Achieving Exponential Slowdown by Enumerating Twice

posted by Craig Gidney on November 5, 2013

In this post: the cost of iterating over a sequence multiple times.

Deferred Danger

One of the many useful warnings in ReSharper is “Possible multiple enumeration of IEnumerable“. If you enumerate an enumerable more than once, ReSharper detects that and warns you about it. Although this warning may seem pointless at first, there are two good reasons to pay attention to it.

First, sometimes enumerating an enumerable is very expensive. For example, an enumerable might be backed by a database. Re-enumerating may force you to wait another network round trip. You don’t want to pay that cost twice.

The second reason, the one I’m discussing in this post, is that the performance problems caused by multiple enumerations compound on themselves.

Test Case: Odds and Evens

Suppose we’re tasked with writing a method that reorders the items in an enumerable so that the odd items come first.

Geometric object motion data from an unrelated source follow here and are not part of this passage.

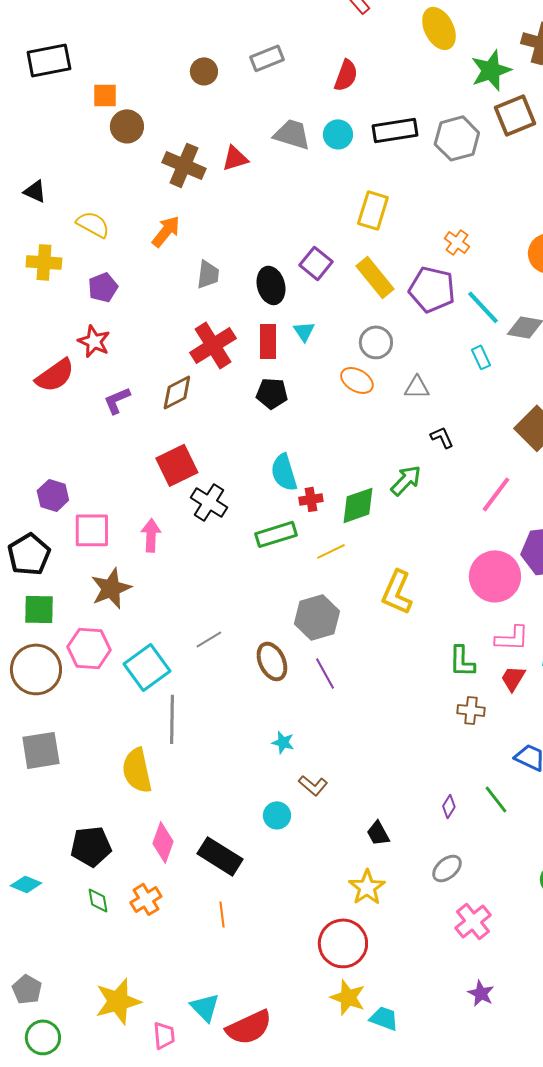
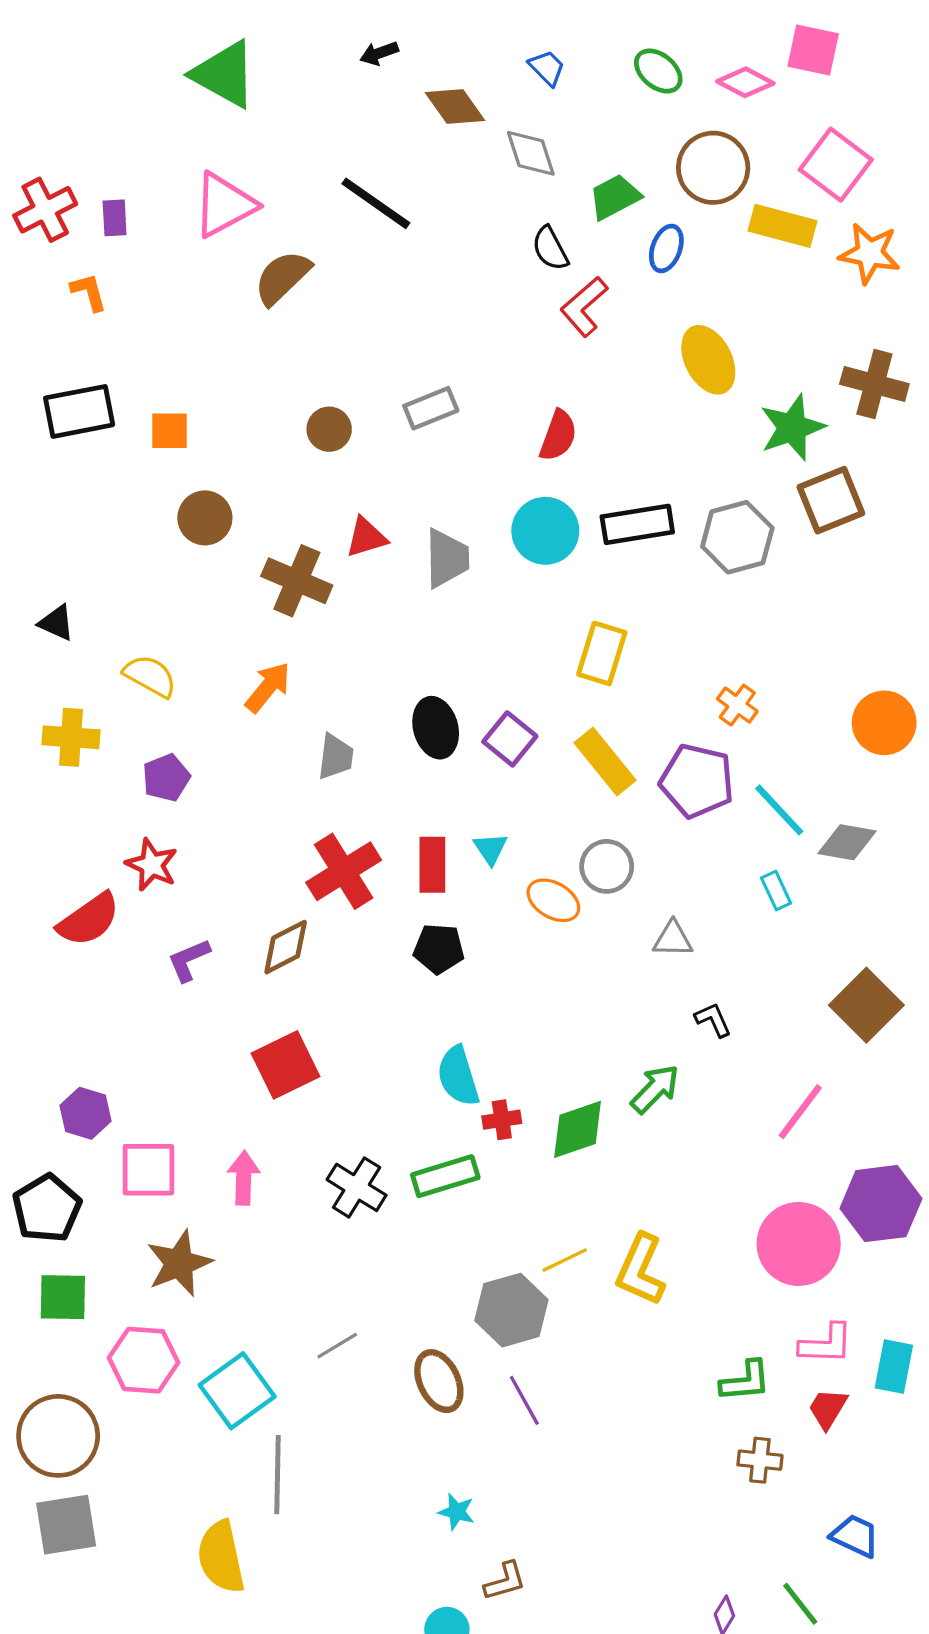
orange square: (105, 95) -> (169, 431), moved
gray trapezoid: (292, 134) -> (447, 558), moved, turned 72
cyan circle: (338, 134) -> (545, 531), size x1.4
red triangle: (235, 158) -> (366, 537), moved
black ellipse: (271, 285) -> (436, 728), moved
orange ellipse: (357, 380) -> (553, 900), moved
black cross: (209, 502) -> (357, 1187), moved
yellow line: (331, 551) -> (565, 1260), moved
green L-shape: (462, 661) -> (745, 1381), turned -96
brown circle: (36, 669) -> (58, 1436), moved
brown L-shape: (313, 785) -> (505, 1581), turned -56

A straightforward way to implement that method is to enumerate the given enumerable twice: once for the odd items, and once for the even items. Here’s what that looks like:

public static IEnumerable<T> OddsThenEvens<T>(this IEnumerable<T> items) {
    var even = true;
    foreach (var item in items) {
        if (!even) yield return item;
        even ^= true;
    }
    
    even = true;
    foreach (var item in items) {
        if (even) yield return item;
        even ^= true;
    }
}

Testing it out with LinqPad:

Enumerable.Range(0, 20).OddsThenEvens().Dump();
// 1, 3, 5, 7, 9, 11, 13, 15, 17, 19, 0, 2, 4, 6, 8, 10, 12, 14, 16, 18

Seems to work fine. On the other hand, the above test isn’t very representative of real-world code.

In practice you tend to chain lots of transformations onto the same enumerable. You don’t just reorder: you project and filter and reorder and group and join and zip and flatten and … you get the idea. Also, if you’re extracting functions appropriately, it won’t even all happen in one place. It’s more like the enumerable gradually accrues transformations as it travels across your program to where it’s ultimately consumed.

Let’s do a test more in line with the fact that transformations are layered on, by layering this transformation onto itself several times and seeing what happens. We’ll push it a bit and go to twenty layers:

var r = Enumerable.Range(0, 20);

// count passes by watching for first item going by
int passes = 0;
r = r.Select(item => {
    if (item == 0) passes++;
    return item;
});

// layer OddsThenEvens 20 times
for (var i = 0; i < 20; i++) {
    r = r.OddsThenEvens();
}

Testing that out:

string.Join(", ", r).Dump()
// (wait 5 seconds)
// 3, 7, 11, 15, 19, 2, 6, 10, 14, 18, 1, 5, 9, 13, 17, 0, 4, 8, 12, 16
passes.Dump();
// 1048576

Huh, that took awhile to finish. Hold on. How many passes does that say we did over the sequence? A MILLION? That's not good.

The root cause of those million passes is OddsThenEvens using multiple enumerations. Each layer of OddsThenEvens is doing two passes of the underlying layer. Each additional layer isn't just increasing the total number of passes by two, it's multiplying the total number of passes by two. By the time we get to the twentieth layer that's more than a million passes.

Performance penalties for multiple enumeration don't add up, they multiply up.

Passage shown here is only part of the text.